TKG v1.4 LDAP (Active Directory) integration with Pinniped and Dex

LDAP integration with Pinniped and Dex is a topic that I have written about before, particularly with TKG v1.3. However, recently I had reason to deploy TKG v1.4 and noticed some nice new enhancements around LDAP integration that I thought it worthwhile highlighting. One is the fact that you no longer need to have a web browser available in the environment where you are configuring LDAP credentials which was a requirement is the previous version.

In this post, I will deploy a TKG v1.4 management cluster on vSphere. This environment uses the NSX ALB to provide IP addresses for both the TKG cluster control plane as well as Load Balancer services for applications. After deploying the TKG management cluster, the Pinniped and Dex services are converted from NodePort to Load Balancer. Then we will authenticate an LDAP user and assign a ClusterRoleBinding to that user so that they can work with the non-admin context of the management cluster. I will not cover how to deploy TKG with LDAP integration as this is covered in the previous post and the steps are identical.

Let’s begin by looking at the Pinniped and Dex services after initial management cluster deployment. As mentioned, both are configured to use NodePort services. We will need to change this to Load Balancer.

$ kubectl get all -n pinniped-supervisor
NAME                                      READY   STATUS      RESTARTS   AGE
pod/pinniped-post-deploy-job-789cj        0/1     Error       0          14h
pod/pinniped-post-deploy-job-c7jfc        0/1     Completed   0          14h
pod/pinniped-supervisor-ff8467c76-qt9kz   1/1     Running     0          14h
pod/pinniped-supervisor-ff8467c76-vjh44   1/1     Running     0          14h

NAME                          TYPE       CLUSTER-IP       EXTERNAL-IP   PORT(S)         AGE
service/pinniped-supervisor   NodePort   100.65.148.115   <none>        443:31234/TCP   14h

NAME                                  READY   UP-TO-DATE   AVAILABLE   AGE
deployment.apps/pinniped-supervisor   2/2     2            2           14h

NAME                                            DESIRED   CURRENT   READY   AGE
replicaset.apps/pinniped-supervisor-ff8467c76   2         2         2       14h

NAME                                 COMPLETIONS   DURATION   AGE
job.batch/pinniped-post-deploy-job   1/1           3m53s      14h

 
$ kubectl get all -n tanzu-system-auth
NAME                       READY   STATUS    RESTARTS   AGE
pod/dex-657fdcb9f9-bhtxf   1/1     Running   0          14h

NAME             TYPE       CLUSTER-IP      EXTERNAL-IP   PORT(S)          AGE
service/dexsvc   NodePort   100.67.123.98   <none>        5556:30167/TCP   14h

NAME                  READY   UP-TO-DATE   AVAILABLE   AGE
deployment.apps/dex   1/1     1            1           14h
 
NAME                             DESIRED   CURRENT   READY   AGE
replicaset.apps/dex-657fdcb9f9   1         1         1       14h

Configure the Pinniped and Dex services to use Load Balancer services as per the documentation found here.

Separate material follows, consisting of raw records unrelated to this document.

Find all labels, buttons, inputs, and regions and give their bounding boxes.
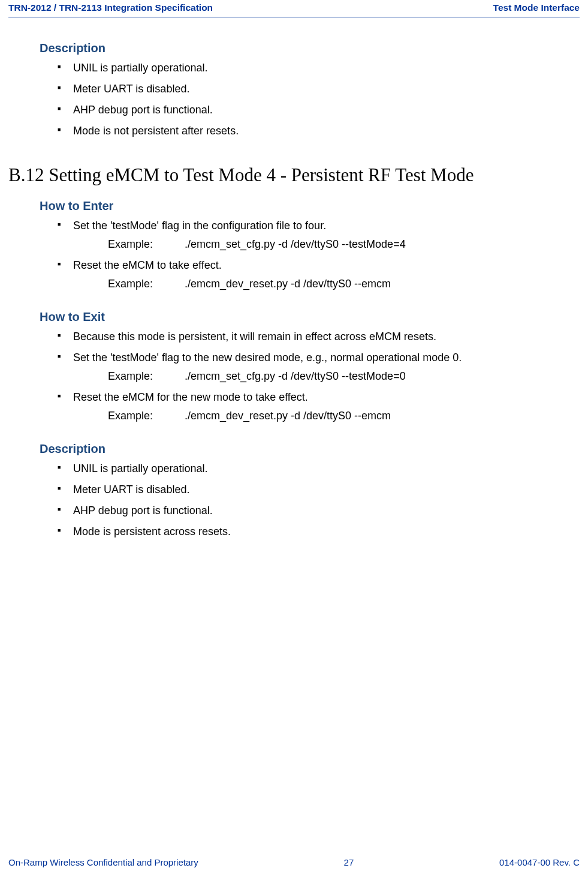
how-to-exit-list: Because this mode is persistent, it will… [61, 329, 548, 424]
list-item: AHP debug port is functional. [61, 102, 548, 118]
list-item: UNIL is partially operational. [61, 60, 548, 76]
list-item: Reset the eMCM for the new mode to take … [61, 389, 548, 424]
example-label: Example: [108, 236, 185, 253]
page-header: TRN-2012 / TRN-2113 Integration Specific… [8, 0, 580, 17]
example-row: Example: ./emcm_dev_reset.py -d /dev/tty… [108, 276, 548, 292]
description-1-list: UNIL is partially operational. Meter UAR… [61, 60, 548, 139]
heading-number: B.12 [8, 164, 44, 186]
example-row: Example: ./emcm_set_cfg.py -d /dev/ttyS0… [108, 236, 548, 253]
example-command: ./emcm_set_cfg.py -d /dev/ttyS0 --testMo… [185, 368, 406, 385]
section-b12-heading: B.12 Setting eMCM to Test Mode 4 - Persi… [8, 164, 548, 186]
list-item-text: Set the 'testMode' flag to the new desir… [73, 352, 462, 364]
header-right: Test Mode Interface [493, 2, 580, 13]
example-label: Example: [108, 368, 185, 385]
footer-left: On-Ramp Wireless Confidential and Propri… [8, 857, 198, 867]
list-item: Set the 'testMode' flag in the configura… [61, 218, 548, 253]
list-item: Reset the eMCM to take effect. Example: … [61, 257, 548, 292]
main-content: Description UNIL is partially operationa… [8, 41, 580, 540]
section-how-to-exit-title: How to Exit [40, 310, 548, 324]
example-command: ./emcm_dev_reset.py -d /dev/ttyS0 --emcm [185, 276, 391, 292]
list-item-text: Reset the eMCM to take effect. [73, 259, 222, 271]
example-label: Example: [108, 276, 185, 292]
list-item: Set the 'testMode' flag to the new desir… [61, 350, 548, 385]
list-item-text: Reset the eMCM for the new mode to take … [73, 391, 308, 403]
example-label: Example: [108, 408, 185, 424]
example-row: Example: ./emcm_dev_reset.py -d /dev/tty… [108, 408, 548, 424]
list-item: Mode is not persistent after resets. [61, 123, 548, 139]
list-item: Because this mode is persistent, it will… [61, 329, 548, 345]
example-command: ./emcm_dev_reset.py -d /dev/ttyS0 --emcm [185, 408, 391, 424]
list-item: AHP debug port is functional. [61, 503, 548, 519]
list-item-text: Set the 'testMode' flag in the configura… [73, 220, 326, 232]
heading-title: Setting eMCM to Test Mode 4 - Persistent… [49, 164, 474, 185]
example-row: Example: ./emcm_set_cfg.py -d /dev/ttyS0… [108, 368, 548, 385]
section-description-2-title: Description [40, 442, 548, 456]
example-command: ./emcm_set_cfg.py -d /dev/ttyS0 --testMo… [185, 236, 406, 253]
section-how-to-enter-title: How to Enter [40, 199, 548, 213]
footer-right: 014-0047-00 Rev. C [499, 857, 580, 867]
description-2-list: UNIL is partially operational. Meter UAR… [61, 461, 548, 540]
page-footer: On-Ramp Wireless Confidential and Propri… [8, 857, 580, 867]
list-item: Meter UART is disabled. [61, 81, 548, 97]
section-description-1-title: Description [40, 41, 548, 55]
list-item: Meter UART is disabled. [61, 482, 548, 498]
footer-page-number: 27 [344, 857, 354, 867]
list-item: Mode is persistent across resets. [61, 524, 548, 540]
list-item: UNIL is partially operational. [61, 461, 548, 477]
how-to-enter-list: Set the 'testMode' flag in the configura… [61, 218, 548, 292]
header-left: TRN-2012 / TRN-2113 Integration Specific… [8, 2, 213, 13]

Both Dex and Pinniped should then get external IP addresses provided by the NSX ALB.

$ cat pinniped-supervisor-svc-overlay.yaml
#@ load("@ytt:overlay", "overlay")
#@overlay/match by=overlay.subset({"kind": "Service", "metadata": {"name": "pinniped-supervisor", "namespace": "pinniped-supervisor"}})
---
#@overlay/replace
spec:
  type: LoadBalancer
  selector:
    app: pinniped-supervisor
  ports:
    - name: https
      protocol: TCP
      port: 443
      targetPort: 8443

#@ load("@ytt:overlay", "overlay")
#@overlay/match by=overlay.subset({"kind": Service", "metadata": {"name": "dexsvc", "namespace": "tanzu-system-auth"}}), missing_ok=True
---
#@overlay/replace
spec:
  type: LoadBalancer
  selector:
    app: dex
  ports:
    - name: dex
      protocol: TCP
      port: 443
      targetPort: https
 

$ cat pinniped-supervisor-svc-overlay.yaml | base64 -w 0
I0AgbG9hZCgiQHl0dDpvdmVybG.....wcwo=


$ kubectl patch secret ldap-cert-pinniped-addon -n tkg-system -p '{"data": {"overlays.yaml": "I0AgbG9hZCgiQHl0dDpvdmVyb...wcwo="}}'
secret/ldap-cert-pinniped-addon patched
 

$ kubectl get all -n pinniped-supervisor
NAME                                       READY   STATUS      RESTARTS   AGE
pod/pinniped-post-deploy-job-2x7hl         0/1     Completed   0          8m31s
pod/pinniped-post-deploy-job-r8hrh         0/1     Error       0          10m
pod/pinniped-post-deploy-job-wr7np         0/1     Error       0          9m19s
pod/pinniped-supervisor-5dcbd8d56f-g6qkd   1/1     Running     0          8m9s
pod/pinniped-supervisor-5dcbd8d56f-zhdfp   1/1     Running     0          8m9s

NAME                          TYPE           CLUSTER-IP       EXTERNAL-IP   PORT(S)         AGE
service/pinniped-supervisor   LoadBalancer   100.71.206.210   xx.xx.xx.18   443:30044/TCP   10m

NAME                                  READY   UP-TO-DATE   AVAILABLE   AGE
deployment.apps/pinniped-supervisor   2/2     2            2           10m

NAME                                             DESIRED   CURRENT   READY   AGE
replicaset.apps/pinniped-supervisor-5dcbd8d56f   2         2         2       10m

NAME                                 COMPLETIONS   DURATION   AGE
job.batch/pinniped-post-deploy-job   1/1           2m34s      10m

 
$ kubectl get all -n tanzu-system-auth
NAME                       READY   STATUS    RESTARTS   AGE
pod/dex-688567f8c4-kf5mx   1/1     Running   0          8m29s

NAME             TYPE           CLUSTER-IP       EXTERNAL-IP   PORT(S)         AGE
service/dexsvc   LoadBalancer   100.70.240.108   xx.xx.xx.19   443:31265/TCP   11m

NAME                  READY   UP-TO-DATE   AVAILABLE   AGE
deployment.apps/dex   1/1     1            1           11m

NAME                             DESIRED   CURRENT   READY   AGE
replicaset.apps/dex-688567f8c4   1         1         1       11m

The services are now of type Load Balancer and have external IP address (which I have intentionally obfuscated). The next step is to delete the pinniped post deploy job, and allow it restart. It will restart automatically. This can take some time (3-4 minutes). I usually run a watch (-w) to keep an eye on it.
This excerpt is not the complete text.